Living in Jerusalem, I was surrounded by the assumption that everyone wanted to be married, and that those who weren’t were incomplete and longing that things were otherwise. Unlike New York City or Cambridge, there was no respect for the high-powered career woman or the superstar professor; so long as she was single, she must be unhappy. I could handle being incomplete, but the thought of other people’s pity made me recoil and cringe.
The Talmud, too, looks pitifully upon any woman who does not have a man with whom to share her life and, more specifically, her bed. Five times throughout the Babylonian Talmud, the sage Reish Lakish quotes a popular folk saying to this effect: Tav L’Meytav Tan Du M’l’meytav Armelo. The phrase literally means, “It is better for a woman to sit as two than to sit alone by herself.” The rabbis’ discussion of this folk saying unleashes a flurry of colorful comments attributed to various Talmudic sages about how much a woman is willing to put up with just so that she can have a husband (118b):
Abayey: Even if her husband is the size of a sesame seed, she is proud to place her chair among the free women.
Rav Papa: Even if her husband is just a spinner of wool, she will call out to him to come sit with her at the entrance to their home.
Rav Ashi: Even if her husband is a cabbage-head, at least she will not lack for lentils in her pot.
It seems the Talmud cannot imagine a woman who could be both happy and single. Even so, Abayey, Rav Papa and Rav Ashi are not granted the last word. The passage concludes with the following assertion: “And all these women commit adultery and attribute their offspring to their husbands.” That is, all these women who so desperately want to be married are really just interested in having a convenient excuse when they find themselves pregnant as a result of their adulterous affairs. Why do they need husbands? So that they can point to a legitimate father for their bastard children!
This closing line, astonishing in its flippancy and subversiveness, casts the preceding statements in a new light: According to the Talmudic sages, a woman needs a husband so that she can “place her chair among the free women,” that is, so that she can count herself among those women who are free to have adulterous affairs! And even if her husband is a cabbage-head, she doesn’t care, because she’s just using him as a cover so that she can gallivant off and engage in extramarital sex. For this reason it is better for a woman to be married than to be alone.
To some extent Omri functioned as a similar cover for me. He was not my husband, but as my long-term boyfriend, he enabled me to place my chair among those who were free from the torture of attending singles events and being “set up” by concerned, well-meaning strangers. “Are you looking to meet someone,” people would often ask me, and immediately I would rush to assure them that no, I had quite enough lentils in my pot, thank you very much.

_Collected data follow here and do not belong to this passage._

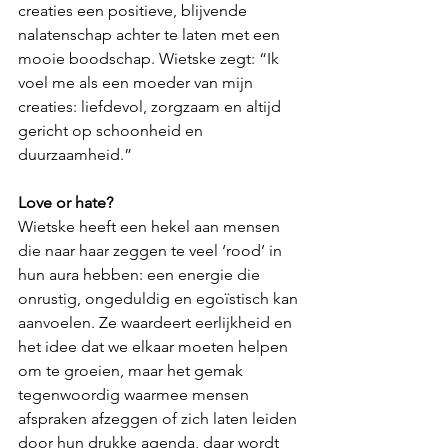
creaties een positieve, blijvende 
nalatenschap achter te laten met een 
mooie boodschap. Wietske zegt: “Ik 
voel me als een moeder van mijn 
creaties: liefdevol, zorgzaam en altijd 
gericht op schoonheid en 
duurzaamheid.”
Love or hate?
Wietske heeft een hekel aan mensen 
die naar haar zeggen te veel ‘rood’ in 
hun aura hebben: een energie die 
onrustig, ongeduldig en egoïstisch kan 
aanvoelen. Ze waardeert eerlijkheid en 
het idee dat we elkaar moeten helpen 
om te groeien, maar het gemak 
tegenwoordig waarmee mensen 
afspraken afzeggen of zich laten leiden
door hun drukke agenda, daar wordt 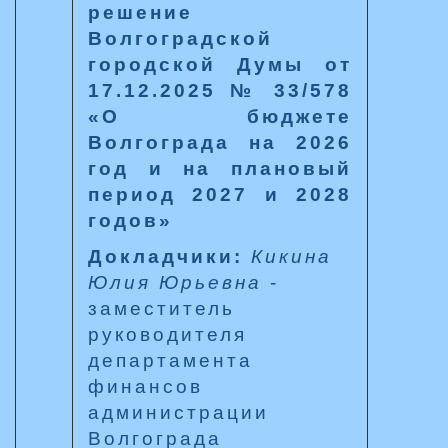
решение
Волгоградской
городской Думы от
17.12.2025 № 33/578
«О бюджете
Волгограда на 2026
год и на плановый
период 2027 и 2028
годов»
Докладчики:
Кикина
Юлия Юрьевна
-
заместитель
руководителя
департамента
финансов
администрации
Волгограда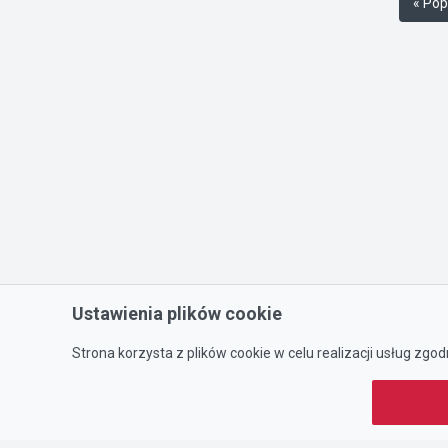
« Pop
Ustawienia plików cookie
Strona korzysta z plików cookie w celu realizacji usług zgod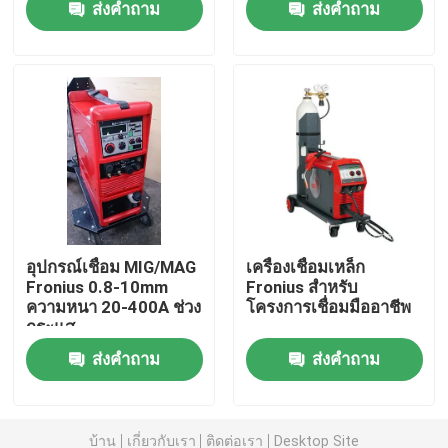
ส่งคำถาม
ส่งคำถาม
เกี่ยวกับเรา
ทัวร์โรงงาน
ควบคุมคุณภาพ
ติดต่อเรา
อุปกรณ์เชื่อม MIG/MAG
เครื่องเชื่อมเหล็ก
Fronius 0.8-10mm
Fronius สำหรับ
ความหนา 20-400A ช่วง
โครงการเชื่อมมืออาชีพ
ข่าว
กระแส
ส่งคำถาม
ส่งคำถาม
กรณี
ขอใบเสนอราคา
บ้าน
เกี่ยวกับเรา
ติดต่อเรา
Desktop Site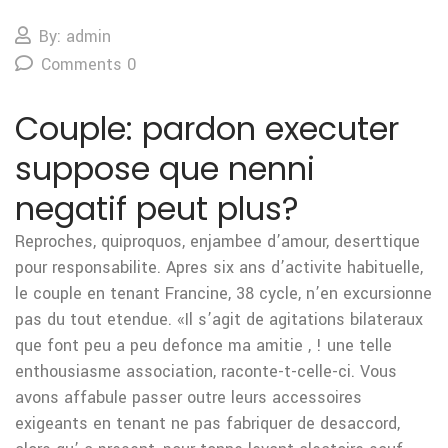
By: admin
Comments 0
Couple: pardon executer
suppose que nenni
negatif peut plus?
Reproches, quiproquos, enjambee d’amour, deserttique
pour responsabilite. Apres six ans d’activite habituelle,
le couple en tenant Francine, 38 cycle, n’en excursionne
pas du tout etendue. «Il s’agit de agitations bilateraux
que font peu a peu defonce ma amitie , ! une telle
enthousiasme association, raconte-t-celle-ci. Vous
avons affabule passer outre leurs accessoires
exigeants en tenant ne pas fabriquer de desaccord,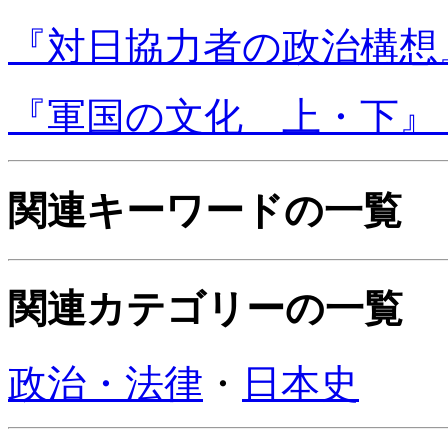
『対日協力者の政治構想』
『軍国の文化 上・下』
関連キーワードの一覧
関連カテゴリーの一覧
政治・法律
・
日本史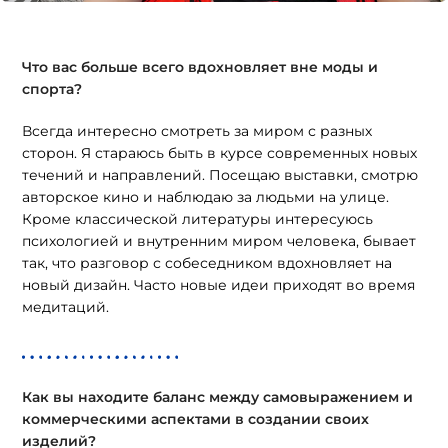
Что вас больше всего вдохновляет вне моды и
спорта?
Всегда интересно смотреть за миром с разных
сторон. Я стараюсь быть в курсе современных новых
течений и направлений. Посещаю выставки, смотрю
авторское кино и наблюдаю за людьми на улице.
Кроме классической литературы интересуюсь
психологией и внутренним миром человека, бывает
так, что разговор с собеседником вдохновляет на
новый дизайн. Часто новые идеи приходят во время
медитаций.
Как вы находите баланс между самовыражением и
коммерческими аспектами в создании своих
изделий?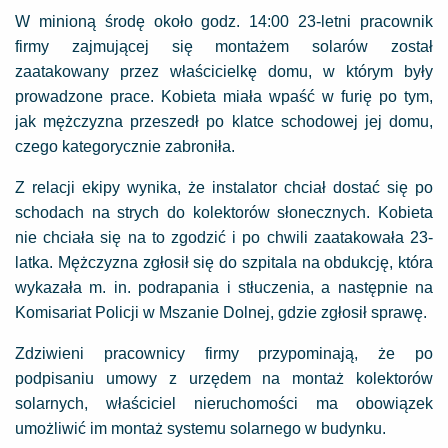
W minioną środę około godz. 14:00 23-letni pracownik
firmy zajmującej się montażem solarów został
zaatakowany przez właścicielkę domu, w którym były
prowadzone prace. Kobieta miała wpaść w furię po tym,
jak mężczyzna przeszedł po klatce schodowej jej domu,
czego kategorycznie zabroniła.
Z relacji ekipy wynika, że instalator chciał dostać się po
schodach na strych do kolektorów słonecznych. Kobieta
nie chciała się na to zgodzić i po chwili zaatakowała 23-
latka. Mężczyzna zgłosił się do szpitala na obdukcję, która
wykazała m. in. podrapania i stłuczenia, a następnie na
Komisariat Policji w Mszanie Dolnej, gdzie zgłosił sprawę.
Zdziwieni pracownicy firmy przypominają, że po
podpisaniu umowy z urzędem na montaż kolektorów
solarnych, właściciel nieruchomości ma obowiązek
umożliwić im montaż systemu solarnego w budynku.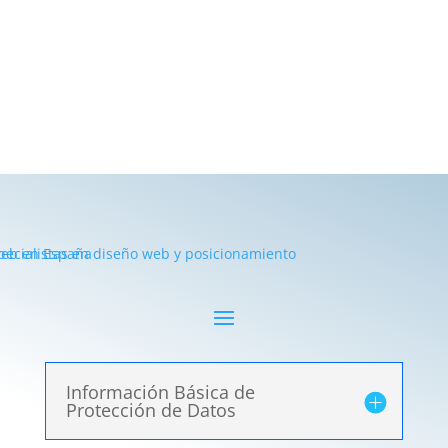
Información Básica de
Protección de Datos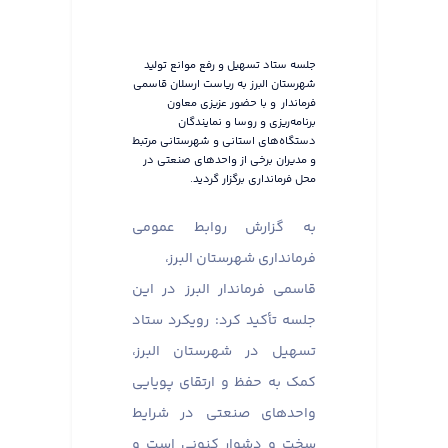
جلسه ستاد تسهیل و رفع موانع تولید
شهرستان البرز به ریاست ارسلان قاسمی
فرماندار و با حضور عزیزی معاون
برنامه‌ریزی و روسا و نمایندگان
دستگاه‌های استانی و شهرستانی مرتبط
و مدیران برخی از واحدهای صنعتی در
محل فرمانداری برگزار گردید.
به گزارش روابط عمومی
فرمانداری شهرستان البرز،
قاسمی فرماندار البرز در این
جلسه تأکید کرد: رویکرد ستاد
تسهیل در شهرستان البرز،
کمک به حفظ و ارتقای پویایی
واحدهای صنعتی در شرایط
سخت و دشوار کنونی است و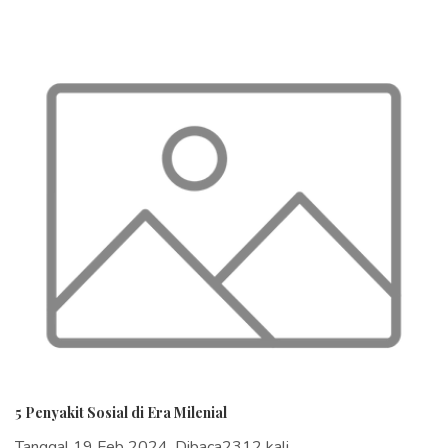
5 Penyakit Sosial di Era Milenial
Tanggal 19 Feb 2024, Dibaca2312 kali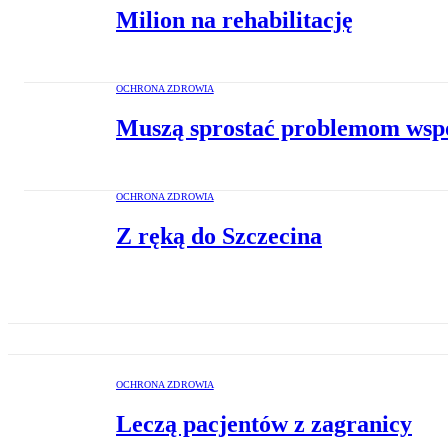
Milion na rehabilitację
OCHRONA ZDROWIA
Muszą sprostać problemom wspó
OCHRONA ZDROWIA
Z ręką do Szczecina
OCHRONA ZDROWIA
Leczą pacjentów z zagranicy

Shortly after I studied this passage in Yevamot, my friend Aviva came for Shabbat dinner bearing the gift of a glass jar full of hard candy. “When you finish all the sweets,” she told me, “you can save the jar and use it as a vase for the next time Omri brings you flowers.” I smiled, knowing that I would do not such thing. Instead, I washed out the jar, filled it with two kilos of lentils, and placed it in my cupboard alongside my beans, split peas and other dried goods. I put a label on the vase with a quote from the passage in Yevamot: “she does not lack for lentils in her pot.” Most nights that summer I had lentil soup for dinner – alone.
In the Talmud it is clear that men have the advantage when it comes to marriage, which is described as a one-way transaction in which a man acquires a woman and may simultaneously be legally wed to several women at once. The Talmud speaks of the sanctity of marriage, but we hear other less conventional voices as well, such as the following account in Yevamot:
When Rav would visit the city of Dardishir, he would announce:
"Who will be mine for a day?"
And when Rav Nachman would visit the city of Shachnetziv, he would announce: "Who will be mine for a day?"(Yevamot 37b)
"Who will be mine for a day?"
And when Rav Nachman would visit the city of Shachnetziv, he would announce: "Who will be mine for a day?"(Yevamot 37b)
Rav and Rav Nachman, two great third-century Babylonian sages, apparently had a practice of marrying (or perhaps simply sleeping with) women for a single day. I understand what was in it for the sages, who presumably had to travel often and could not always take their wives with them. But I can’t help but wonder what sort of woman would be interested in such a one-night stand. Perhaps in Talmudic times, too, there were far more suitable women than men? Perhaps they were so desperate for companionship that they would rather have a man for one night than be alone forever? Or perhaps these women were excited by the notion of being associated with such a great rabbinic luminary?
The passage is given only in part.